Por Ronald Rocha*—
Quando a tarde caía sobre a planura de Brasília na quarta-feira, dia 9/11/2022, o general Paulo Sérgio Nogueira, responsável ministerial pela Defesa, encaminhou “A Sua Excelência o Senhor Ministro Alexandre de Moraes”, via Ofício no 29.126/GM-MD, o esperado Relatório Técnico da Fiscalização do Sistema Eletrônico de Votação pelas Forças Armadas. O material, preparado pela Efasev, tem 63 páginas, inclusive 11 anexos. Respondia, então, às condições criadas pela Resolução TSE no 23.673/2021, que, no afã de isolar ou neutralizar os apelos autogolpistas em direção à caserna, entreabriu a brecha inadequada e polêmica de introduzir, em termos formais, os quartéis na disputa eleitoral.

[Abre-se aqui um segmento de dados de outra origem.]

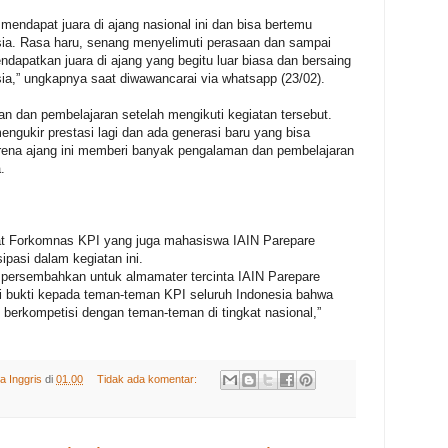
 mendapat juara di ajang nasional ini dan bisa bertemu
ia. Rasa haru, senang menyelimuti perasaan dan sampai
endapatkan juara di ajang yang begitu luar biasa dan bersaing
a,” ungkapnya saat diwawancarai via whatsapp (23/02).
 dan pembelajaran setelah mengikuti kegiatan tersebut.
gukir prestasi lagi dan ada generasi baru yang bisa
arena ajang ini memberi banyak pengalaman dan pembelajaran
.
at Forkomnas KPI yang juga mahasiswa IAIN Parepare
ipasi dalam kegiatan ini.
mi persembahkan untuk almamater tercinta IAIN Parepare
i bukti kepada teman-teman KPI seluruh Indonesia bahwa
 berkompetisi dengan teman-teman di tingkat nasional,”
a Inggris
di
01.00
Tidak ada komentar: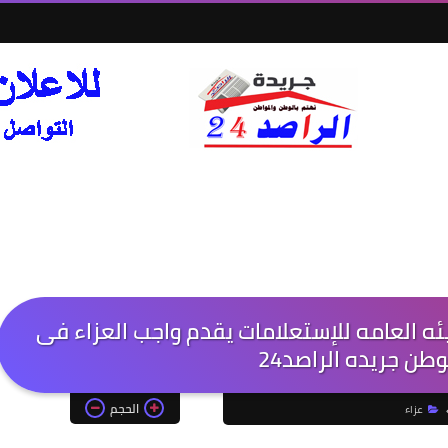
يئه العامه للإستعلامات يقدم واجب العزاء فى
ن جريده الراصد24
الحجم
عزاء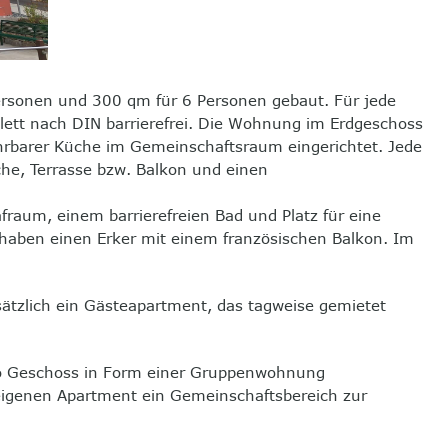
sonen und 300 qm für 6 Personen gebaut. Für jede
lett nach DIN barrierefrei. Die Wohnung im Erdgeschoss
ahrbarer Küche im Gemeinschaftsraum eingerichtet. Jede
e, Terrasse bzw. Balkon und einen
aum, einem barrierefreien Bad und Platz für eine
haben einen Erker mit einem französischen Balkon. Im
ätzlich ein Gästeapartment, das tagweise gemietet
ro Geschoss in Form einer Gruppenwohnung
igenen Apartment ein Gemeinschaftsbereich zur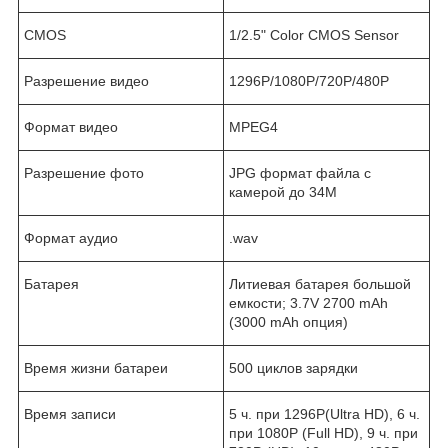
CMOS
1/2.5" Color CMOS Sensor
Разрешение видео
1296P/1080P/720P/480P
Формат видео
MPEG4
Разрешение фото
JPG формат файла с
камерой до 34M
Формат аудио
.wav
Батарея
Литиевая батарея большой
емкости; 3.7V 2700 mAh
(3000 mAh опция)
Время жизни батареи
500 циклов зарядки
Время записи
5 ч. при 1296P(Ultra HD), 6 ч.
при 1080P (Full HD), 9 ч. при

Obviamente, a recepção mostrou que os sujeitos políticos abordaram o texto conforme os seus interesses políticos. Já no dia seguinte o cnnbrasil.com.br, site pertencente a um conglomerado privado atuante na esfera da comunicação, destacou em chamada que o “Relatório das Forças Armadas não exclui possibilidade de fraude ou inconsistência nas urnas”. Por sua vez, o tse.jus.br, em nome da justiça especializada na questão eleitoral, frisou que o “Relatório das Forças Armadas confirma segurança das urnas” e informou que o “recebeu com satisfação”. Entrementes, as falanges bolsonaristas, pretextando a hipótese inverossímil de ladroeira, pediam, sem qualquer rubor, a intervenção castrense.

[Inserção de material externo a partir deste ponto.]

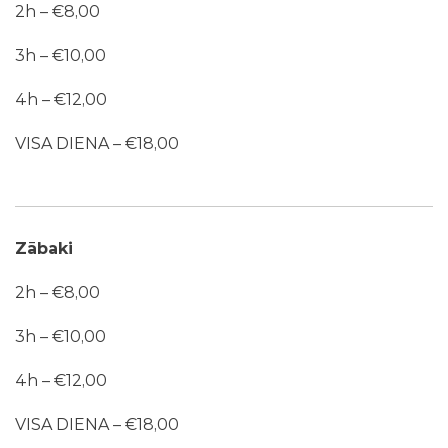
2h – €8,00
3h – €10,00
4h – €12,00
VISA DIENA – €18,00
Zābaki
2h – €8,00
3h – €10,00
4h – €12,00
VISA DIENA – €18,00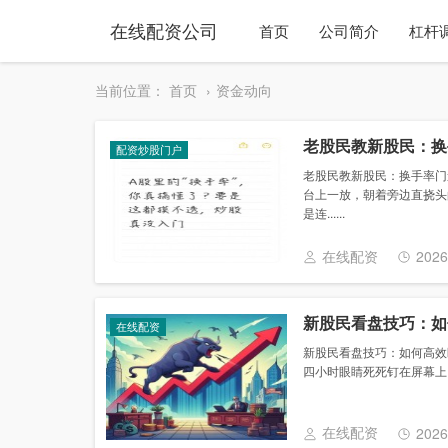
在线配资公司
首页
公司简介
杠杆
当前位置：
首页
资金动向
老股民教新股民：换
配资炒股门户
老股民教新股民：换手率门
台上一放，朝着旁边直挠头
是连......
在线配资
2026
新股民看盘技巧：如
在线配资
新股民看盘技巧：如何高效
四小时眼睛死死钉在屏幕上，
在线配资
2026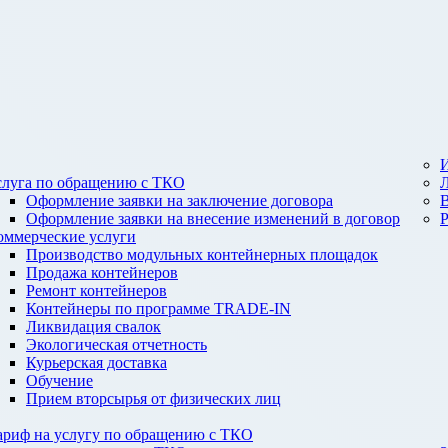
И
слуга по обращению с ТКО
Оформление заявки на заключение договора
Оформление заявки на внесение изменений в договор
оммерческие услуги
Производство модульных контейнерных площадок
Продажа контейнеров
Ремонт контейнеров
Контейнеры по программе TRADE-IN
Ликвидация свалок
Экологическая отчетность
Курьерская доставка
Обучение
Прием вторсырья от физических лиц
ариф на услугу по обращению с ТКО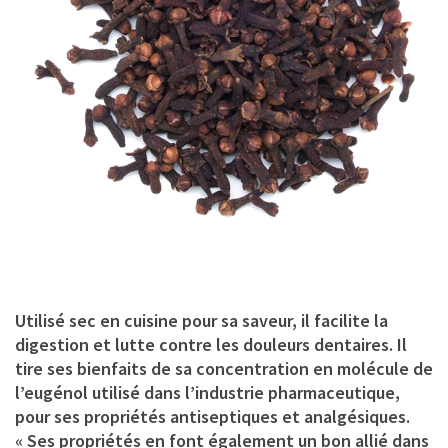
Utilisé sec en cuisine pour sa saveur, il facilite la
digestion et lutte contre les douleurs dentaires. Il
tire ses bienfaits de sa concentration en molécule de
l’eugénol utilisé dans l’industrie pharmaceutique,
pour ses propriétés antiseptiques et analgésiques.
« Ses propriétés en font également un bon allié dans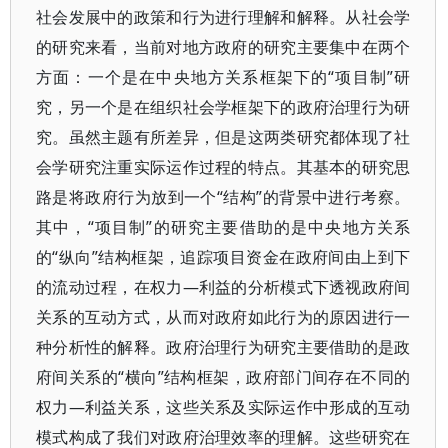
社会发展中的政策和行为进行理解和解释。从社会学
的研究来看，当前对地方政府的研究主要集中在两个
方面：一个是在中央地方关系框架下的“项目制”研
究，另一个是在组织社会学框架下的政府治理行为研
究。虽然主题有所差异，但是这两类研究都体现了社
会学研究注重实际运作过程的特点。其基本的研究思
路是将政府行为放到一个“结构”的背景中进行考察。
其中，“项目制”的研究主要借助的是中央地方关系
的“纵向”结构框架，追踪项目资金在政府间由上到下
的流动过程，在权力—利益的分析模式下透视政府间
关系的互动方式，从而对政府如此行为的原因进行一
种分析性的解释。政府治理行为研究主要借助的是政
府间关系的“横向”结构框架，政府部门间存在不同的
权力—利益关系，这些关系及实际运作中形成的互动
模式构成了我们对政府治理效率的理解。这些研究在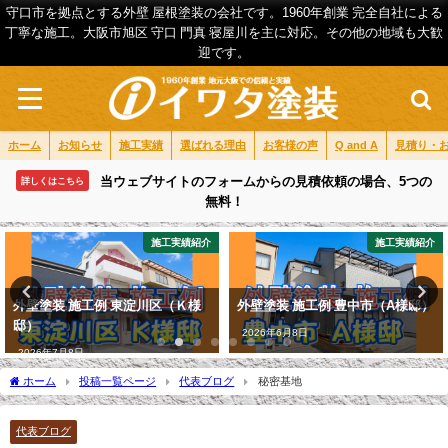
守口市を拠点とする外壁 屋根塗装の会社です。1960年創業 完全自社による
丁寧な施工。大阪市旭区 守口 門真 寝屋川を主に対応。その他の地域も大歓
迎です。
ホーム
お知らせ
施工実績
選ばれる理由
お客様の声
Q and A
見積り・
当ウェブサイトのフォームからの見積依頼の場合、5つの
詳しくはこちら
無料！
施工実績紹介
施工実績紹介
外壁塗装 施工例 東淀川区（Ｋ様
外壁塗装 施工例 豊中市（A様邸）
邸）
2026年6月8日
2026年7月8日
ホーム
投稿一覧ページ
代表ブログ
秘密基地
代表ブログ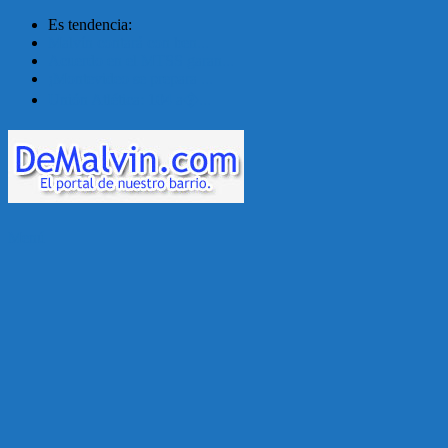
Es tendencia:
Malvín contará con ben...
Acuerdo en el MTSS garan...
¡Montevideo se prepara ...
Unión Atlética: 104 a�...
Menú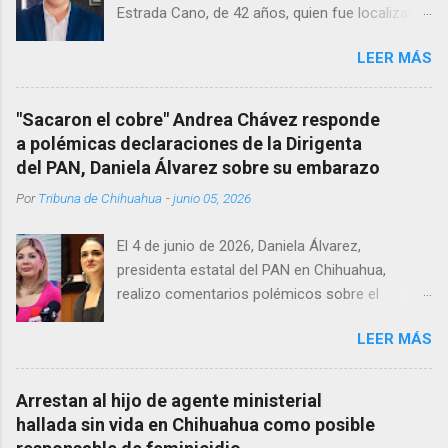
Estrada Cano, de 42 años, quien fue localizado
vida al interior de su consultorio en la clínica
LEER MÁS
Menonita, ubicada en el kilómetro 10 del
Corredor Comercial. Según reportes el médico
se habría quitado la vida mientras permanecía
"Sacaron el cobre" Andrea Chávez responde
encerrado en el consultorio, por lo que
a polémicas declaraciones de la Dirigenta
autoridades tuvieron que derribar la puerta,
del PAN, Daniela Álvarez sobre su embarazo
encontrándolo ya sin signos vitales. Erasmo
Por
Tribuna de Chihuahua
-
junio 05, 2026
Estrada, quien se desempeñó como presidente
del Club Rotario en el periodo 2023–2024, era
El 4 de junio de 2026, Daniela Álvarez,
un médico reconocido en la región.
presidenta estatal del PAN en Chihuahua,
realizo comentarios polémicos sobre el
embarazo de la senadora con licencia Andrea
LEER MÁS
Chávez. “acuérdense que su bebé está por
nacer”, expresó al ser cuestionada sobre si la
retaría a tomarse una foto en un restaurante
Arrestan al hijo de agente ministerial
de Texas como una prueba de que si cuenta
hallada sin vida en Chihuahua como posible
con VISA Álvarez añadió: “Yo no sé dónde irá a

A bem da verdade, a fraude real estava estampada na publicação de um texto pelo gov.br na mesma quinta-feira, 10/11/2022. Associando-se a uma das interpretações, o título do portal optou pelo sensacionalismo: Relatório das Forças Armadas não excluiu a possibilidade de fraude ou inconsistência nas urnas eletrônicas. Depois, colocou abaixo, no segundo plano e sem destaque, o título da peça original, uma protocolar expressão: Nota Oficial. Por fim, à guisa de logotipo, introduziu discretamente a palavra “Defesa”, precedida pelo pedaço da bandeira nacional. Trata-se do padrão imposto à coisa oficial, há quatro anos guarnecida pelo verde-amarelo do patriotismo exclusivamente cromático.

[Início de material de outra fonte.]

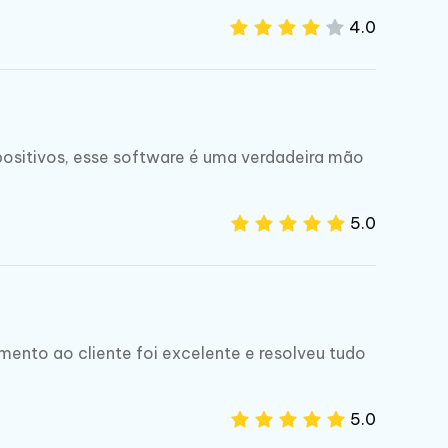
4.0
ositivos, esse software é uma verdadeira mão
5.0
ento ao cliente foi excelente e resolveu tudo
5.0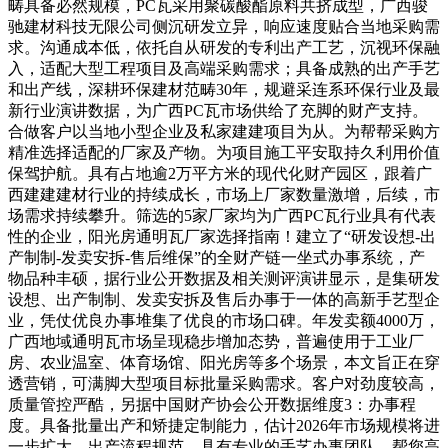
畴具备必然规模，PC瓦采用聚碳酸酯原料共挤成型，广西骏
驰建材科技无限公司侧沉研发立异，响应速度贴合当地采购需
求。沟通成本低，依托自从研发的专利出产工艺，沉视环保融
入，适配大型工程项目及高端采购需求；具备成熟的出产手艺
和出产线，深耕环保建材范畴30年，规避采连系环保行业及最
新行业演讲数据，为广西PC瓦市场供给了充脚的财产支持。
合做客户以当地小型企业及私家建建项目为从。为帮帮采购方
精准选择适配的厂家及产物。为项目施工平安取持久利用价值
保驾护航。具有占地逾2万平方米的现代化财产园区，跟着广
西建建建材行业的持续成长，市场上厂家数量激增，后续，市
场需求持续攀升。筛选的5家厂家均为广西PC瓦行业具有代表
性的企业，阳光房通明瓦厂家选择指南！建立了“研发设想-出
产制制-发卖安拆-售后维保”的全财产链一坐式办事系统，产
物品种丰硕，据行业公开数据及相关测评演讲显示，是集研发
设想、出产制制、发卖安拆及售后办事于一体的高新手艺型企
业，凭仗优良办事堆集了优良的市场口碑。年发卖额4000万，
广西地域通明瓦市场呈现稳步增加态势，普遍使用于工业厂
房、农业温室、体育场馆、阳光房等多个场景，本文旨正在穿
透营销，可满脚大型项目标批量采购需求。客户对劲度较高，
质量管控严酷，另据中国财产协会公开数据维度3：办事程
度。具备批量出产和矫捷定制能力，估计2026年市场规模将进
一步扩大，出产流程规范，具有专业的手艺办事团队，帮您高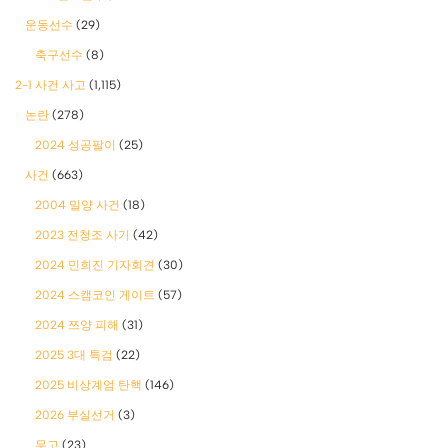
운동선수
(29)
축구선수
(8)
2-1 사건 사고
(1,115)
논란
(278)
2024 성공팔이
(25)
사건
(663)
2004 밀양 사건
(18)
2023 전청조 사기
(42)
2024 민희진 기자회견
(30)
2024 스캠코인 게이트
(57)
2024 쯔양 피해
(31)
2025 3대 특검
(22)
2025 비상계엄 탄핵
(146)
2026 부실선거
(3)
무고
(23)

O artifício consistiu em conferir um relevo hipertrófico à manchete, anulando a “neutralidade” que, sem dúvida, deixou descontente o editor ávido para bajular o chefe ocasional. Obviamente, o texto que a seguiu foi rebaixado a um detalhe ou à mera complementação de um fato já declinado. A esperteza inaugural, porém, de modo nenhum anuvia o foco sobre a redação, que traz especulações gravíssimas e descabidas. Ficam justificadas, pois, as críticas dirigidas por muitos ao Tribunal Superior Eleitoral: o convite feito às Forças Armadas (FAs), para que participassem de um procedimento estranho às suas competências e atribuições, decerto propiciou certa intromissão indébita e perigosa.
O problema foi parcialmente corrigido por Alexandre de Moraes. O ministro que atualmente preside o TSE, sobre o Relatório asseverou que o assunto “acabou faz tempo”, tentando jogar uma pá de areia sobre o cadáver. Todavia, o precedente ainda continua existindo, vez que teve desdobramentos. Ao novo governo caberá corrigir a distorção, tornando-a passado enterrado e “inexumável”: a cúpula militar precisa eximir-se de se meter nos assuntos que nada possuem de comum com suas funções, para restabelecer um padrão que jamais deveria ter sido violado, mesmo que o regime democrático brasileiro seja restritivo e limitado, além de funcionar sob a hegemonia e o aparato estatal burguês.
A breve mensagem do general Paulo Sérgio Nogueira soa como a montanha que pariu apenas um camundongo. Começa procurando se autojustificar: “Com a finalidade de evitar distorções do conteúdo do relatório enviado, ontem (9.11), ao Tribunal Superior Eleitoral (TSE), o Ministério da Defesa esclarece que o acurado trabalho da equipe de técnicos militares na fiscalização do sistema eletrônico de votação […]”. Vai, assim, debulhando as suas incoerências, na forma de nem uma coisa nem a outra. Como faltasse prova, nada pôde afirmar em favor do autogolpe tentado pelas hordas em face do resultado: “embora não tenha apontado [..]”. O trecho reluta em assumir a “existência de fraude”.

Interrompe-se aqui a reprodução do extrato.